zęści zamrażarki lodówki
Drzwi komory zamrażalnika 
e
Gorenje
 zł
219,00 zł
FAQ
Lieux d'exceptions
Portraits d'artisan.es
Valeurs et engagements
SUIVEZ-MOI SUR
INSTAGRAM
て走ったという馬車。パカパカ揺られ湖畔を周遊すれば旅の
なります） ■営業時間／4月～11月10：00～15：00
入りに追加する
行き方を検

════════════════

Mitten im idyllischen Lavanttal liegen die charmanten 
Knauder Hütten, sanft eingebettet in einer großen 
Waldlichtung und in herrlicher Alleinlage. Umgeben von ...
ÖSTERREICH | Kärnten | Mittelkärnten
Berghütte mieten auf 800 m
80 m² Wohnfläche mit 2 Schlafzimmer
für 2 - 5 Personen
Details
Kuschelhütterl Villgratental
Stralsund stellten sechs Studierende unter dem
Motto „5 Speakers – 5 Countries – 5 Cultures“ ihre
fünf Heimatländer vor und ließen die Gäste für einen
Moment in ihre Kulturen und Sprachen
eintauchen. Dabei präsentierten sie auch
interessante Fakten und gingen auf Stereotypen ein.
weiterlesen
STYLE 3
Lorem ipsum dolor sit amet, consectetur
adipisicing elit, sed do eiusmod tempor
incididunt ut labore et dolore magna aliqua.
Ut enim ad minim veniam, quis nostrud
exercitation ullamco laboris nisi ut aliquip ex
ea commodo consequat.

════════════════

> _TASK DIRECTIONS_
For the material above, reproduce exactly the lines from the line with "Mitten im idyllischen" to the line with "fünf Heimatländer vor", inclusive, and exclude all others.

> _SOLUTION TO THE EXERCISE_
Mitten im idyllischen Lavanttal liegen die charmanten 
Knauder Hütten, sanft eingebettet in einer großen 
Waldlichtung und in herrlicher Alleinlage. Umgeben von ...
ÖSTERREICH | Kärnten | Mittelkärnten
Berghütte mieten auf 800 m
80 m² Wohnfläche mit 2 Schlafzimmer
für 2 - 5 Personen
Details
Kuschelhütterl Villgratental
Stralsund stellten sechs Studierende unter dem
Motto „5 Speakers – 5 Countries – 5 Cultures“ ihre
fünf Heimatländer vor und ließen die Gäste für einen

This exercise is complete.